Pruning Criterion

Please provide the following information when requesting support.

• Hardware (T4/V100/Xavier/Nano/etc)
• Network Type (Detectnet_v2/Faster_rcnn/Yolo_v4/LPRnet/Mask_rcnn/Classification/etc) Classification TF2
• TLT Version (Please run “tlt info --verbose” and share “docker_tag” here) v5.0.0
• Training spec file(If have, please share here)
• How to reproduce the issue ? (This is for errors. Please share the command line and the detailed log here.)

I want to understand how pruning works in these classification models like MobilenetV2 or EfficientNet_B0

I used threshold as 0.68. That means for a conv2d layer, atleast 68% filters layers will be removed in increments of granularity (8) while making sure atleast min filters (16) are retained. Is that right?

And if X filters are going to be removed per layer containing 32 filters, then the filters are sorted in the order of magnitude of L2 norm and top X filters out of 32 should be retained right?

My question is, when I export the trained model and the pruned model (before re-training) and compare them, the filters that are retained in the pruned version are not the top X necessarily. What I have observed is while most of them are, there are some towards the end that are nit supposed to be retained just based on the L2 norm I calculated, but have been retained. Is there any gap in my understanding? If no, what am I missing? Does it have anything to do with batch normalization?

Any update about this?

For pruning of classification_tf2, there are source code in and

I read through it, and by the looks of it, says L2 norm to be calculated for each filter.
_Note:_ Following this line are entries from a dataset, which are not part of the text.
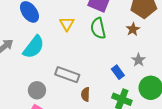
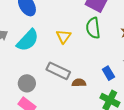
yellow triangle: (67, 24) -> (64, 36), moved
brown semicircle: (85, 94) -> (79, 83), moved, turned 80

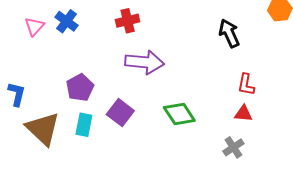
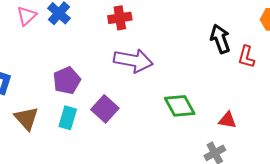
red L-shape: (246, 85) -> (246, 57), moved
green diamond: (179, 114) -> (180, 106), moved
brown triangle: (43, 129) -> (26, 118), size x0.7

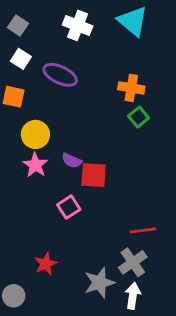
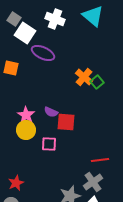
white square: (21, 59) -> (25, 33), moved, size x1.5
orange cross: (131, 88) -> (84, 77), moved, turned 30
yellow circle: (35, 134) -> (26, 130), moved
pink square: (69, 207) -> (49, 144), turned 35
red star: (46, 264) -> (16, 183), moved

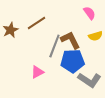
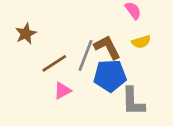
brown line: (36, 23) -> (54, 63), moved
gray L-shape: (89, 80) -> (133, 101), turned 55

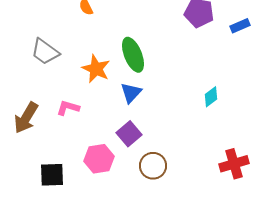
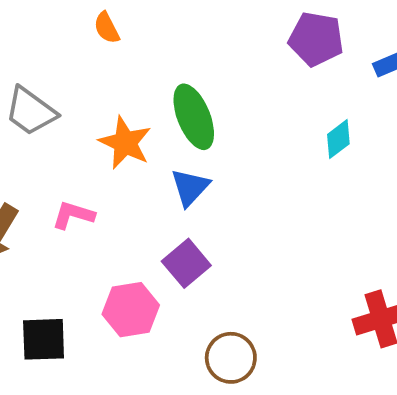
cyan diamond: (211, 97) -> (338, 139), moved
brown circle: (153, 166) -> (231, 358), moved

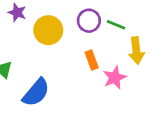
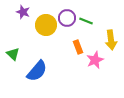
purple circle: (89, 21) -> (67, 18), moved
green line: (116, 25) -> (86, 21), moved

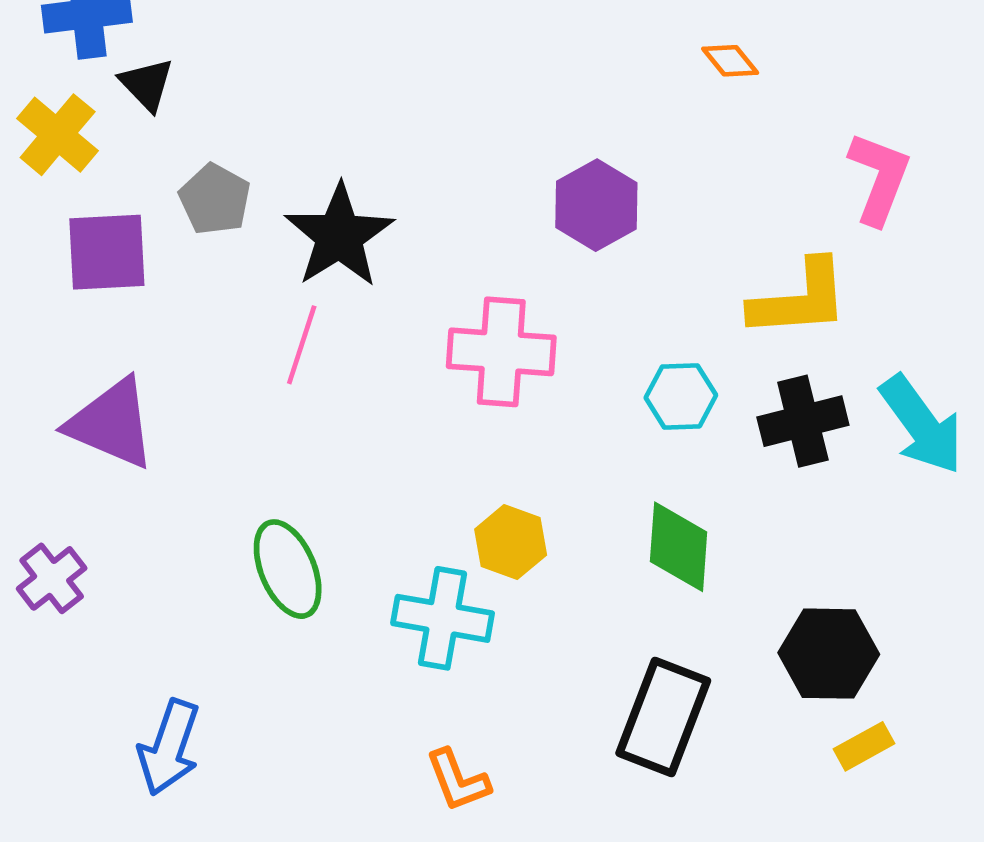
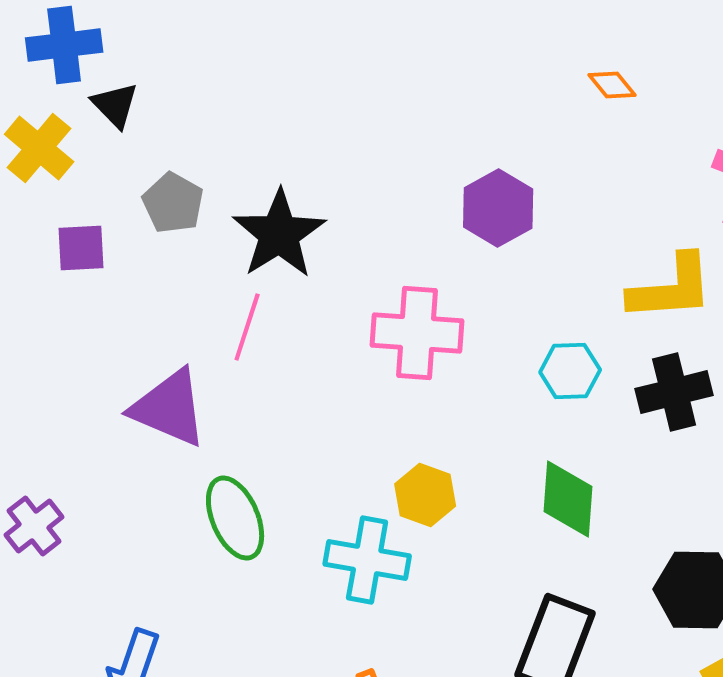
purple square: (107, 252) -> (81, 248), size x0.7
purple triangle: (112, 423) -> (169, 408), moved

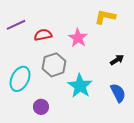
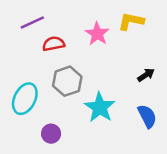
purple line: (16, 25) -> (32, 22), moved
pink star: (78, 38) -> (97, 34), moved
But when I try to test that out for dense and pruned model, I see that the filters being kept are not necessarily the TopK based on L2 norm, which is what has me confused. Any insights on that would be helpful

My process -

  1. Export dense model and pruned model to ONNX and save the weights for the same Conv2D layer.
  2. By looking at the biases retained, figure out which filters have been removed and make a list of the indices.
  3. Arrange indices np.argsort(np.sqrt(np.sum(conv2D_weights**2, axis=tuple(range(1,conv2D_weights.ndim))))) and check if the topK correspond to the actual list of indices. And it doesn’t.

I can also upload the models if necessary, but I have tried it with Efficientnet B0 and MobilenetV2 on PASCAL VOC pruned with 0.68 threshold and default pruning params elsewhere

Yes, could you please share the models? And also it is appreciated that you can share more detailed steps for your finding. For example, step2, the result when you “make a list of the indices”. Thanks.
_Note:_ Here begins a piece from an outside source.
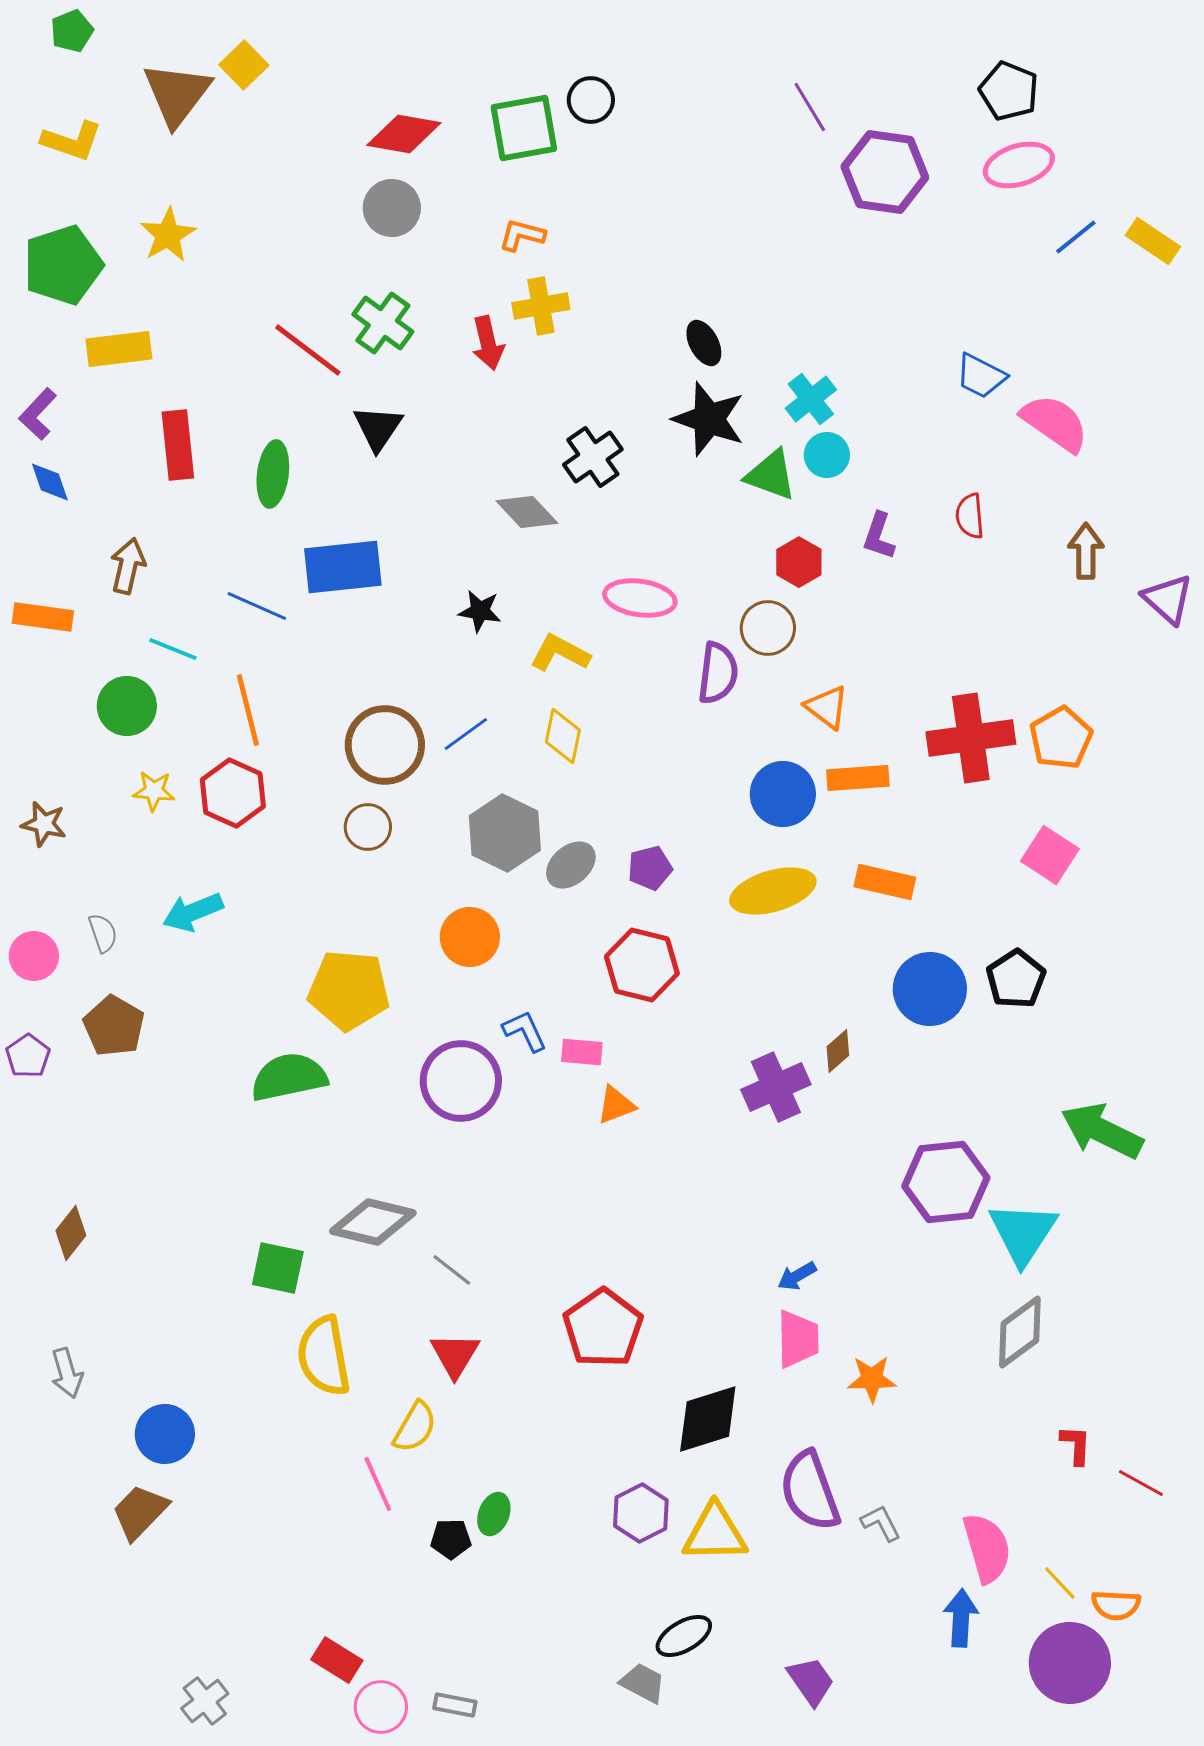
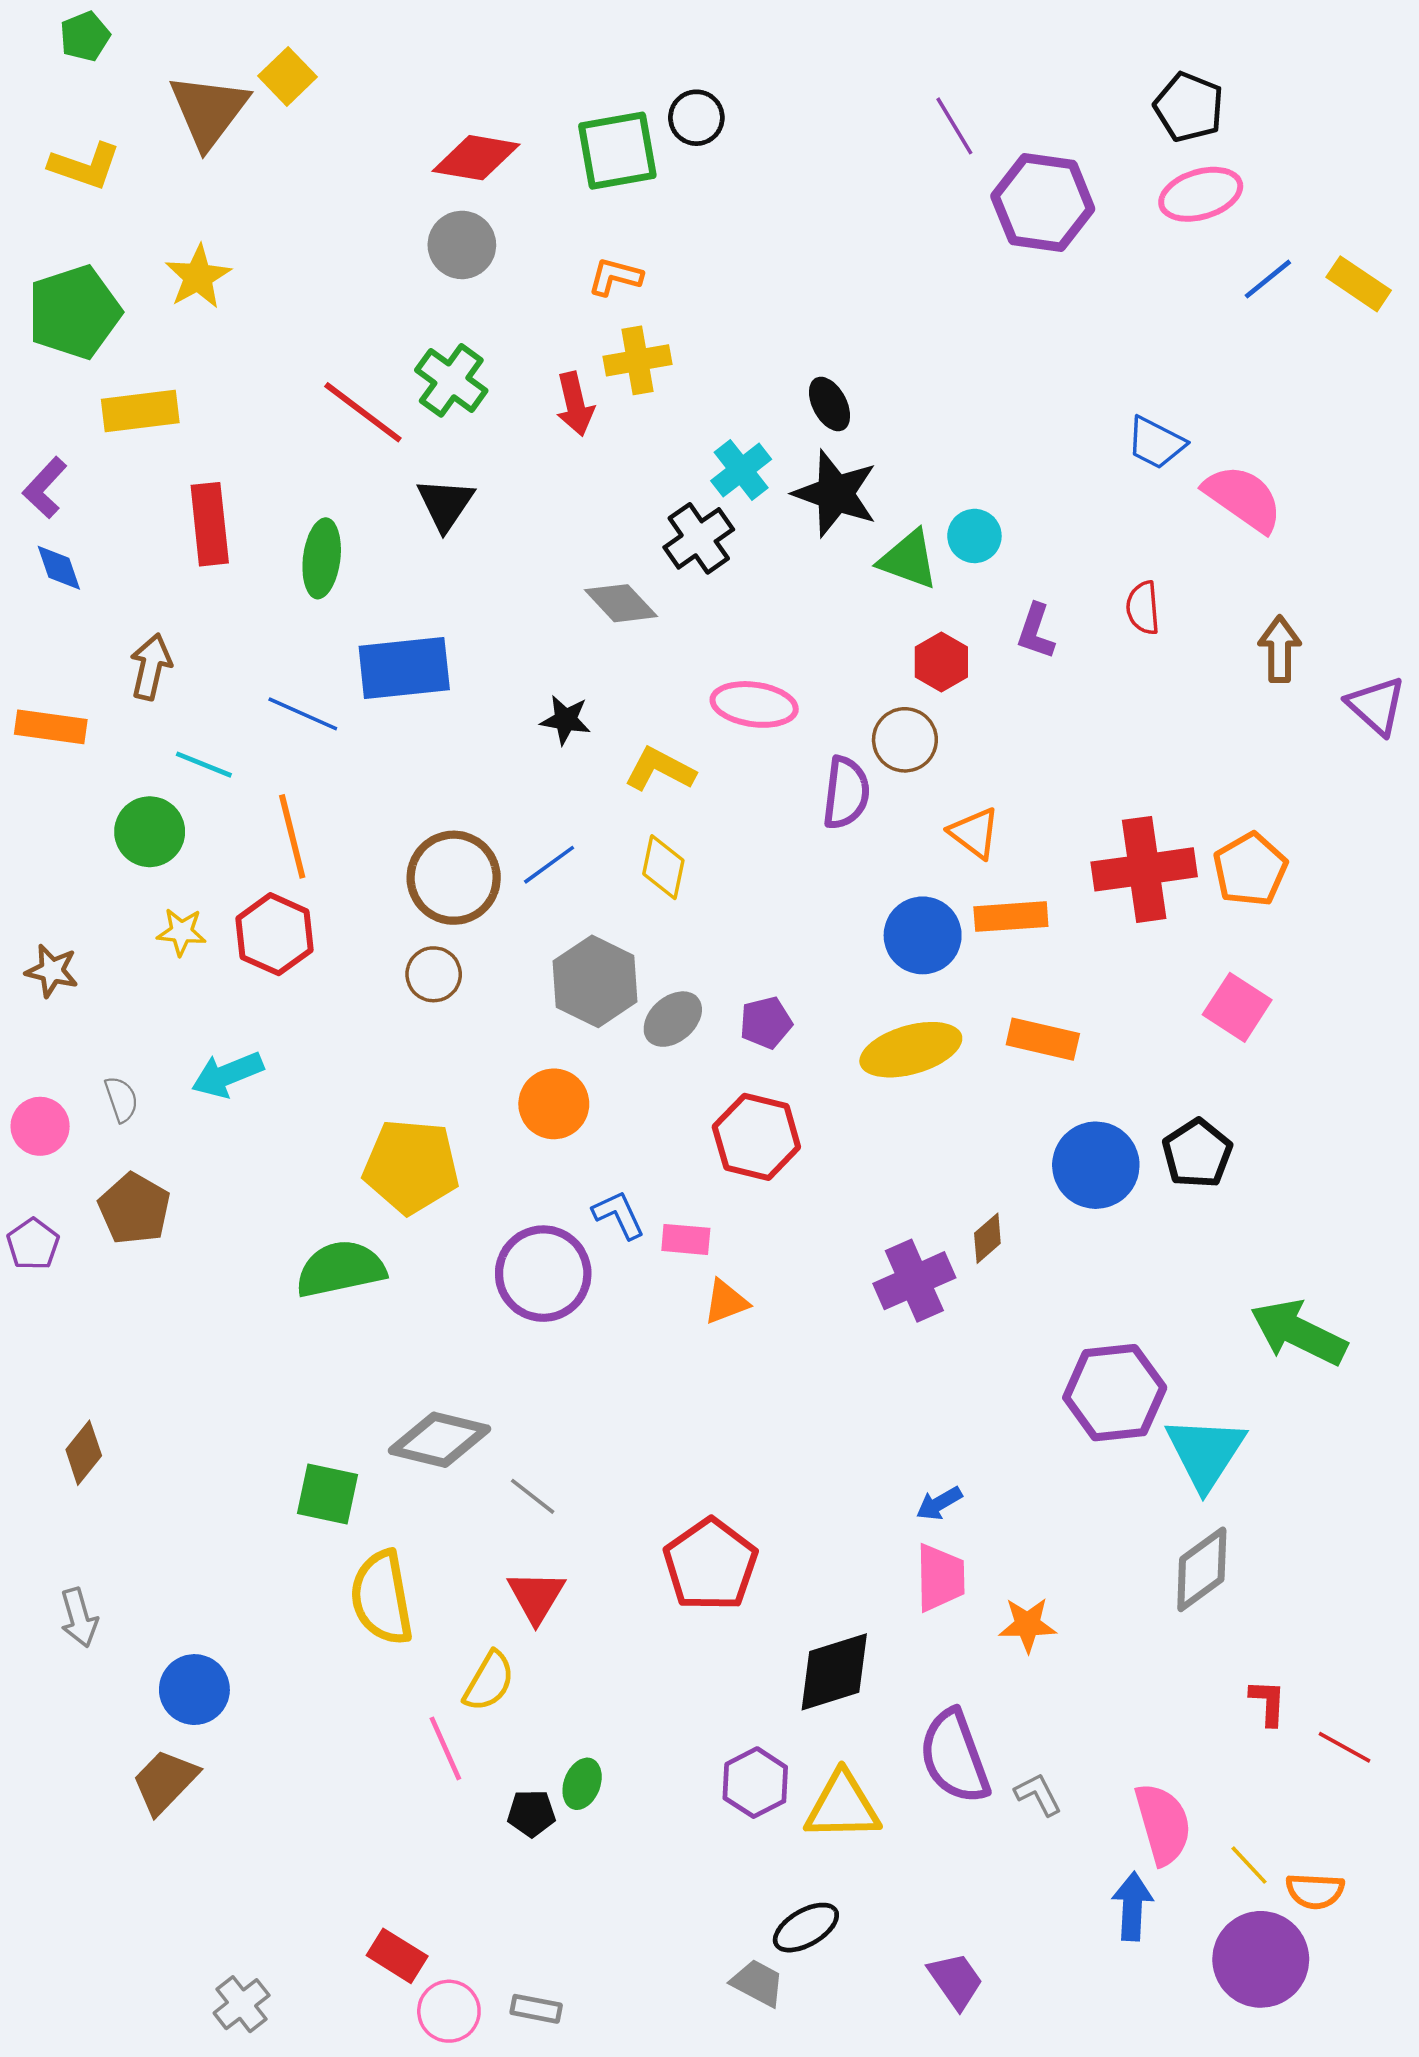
cyan cross: (811, 399) -> (741, 470), moved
Sure here are the models, mobilenetV2 and it’s pruned version both in .tlt and onnx format.
mobilenet_v2_bn_080.tlt (16.4 MB)
mobilenet_v2_pruned.onnx (491.1 KB)
mobilenet_v2.onnx (8.6 MB)
model_th=0.68_eq=union.tlt|attachment (739.0 KB)

Now I visualize the ONNX model using Netron and try to see which filter indices have been retained after pruning. I used 0.68 as the pruning threshold.

Comparing these two, the filter indices retained are 3,4,5,6,7,8,13,14,17,18,19,20,21,22,25,28

After that, I save the weights of these models are dense.npy and prune.npy, because I read here that only weights are used to calculate the L2 norm for the filters.
dense.npy (3.5 KB)
prune.npy (1.8 KB)

Now when I calculate the norm of the filters using the same formula as the one in the codebase, I arrange the indices of the filters based on it.

The Top 16 in this case, aren’t the same as the list of actual filters retained. 15,0,27 should’ve been retained but 3,22,19 are instead. I am trying to understand what is happening in this case.

Any update on this?

With your steps, I can reproduce the behavior. Need to check further.
Did you ever save other layer’s npy and check if there are the same behavior ?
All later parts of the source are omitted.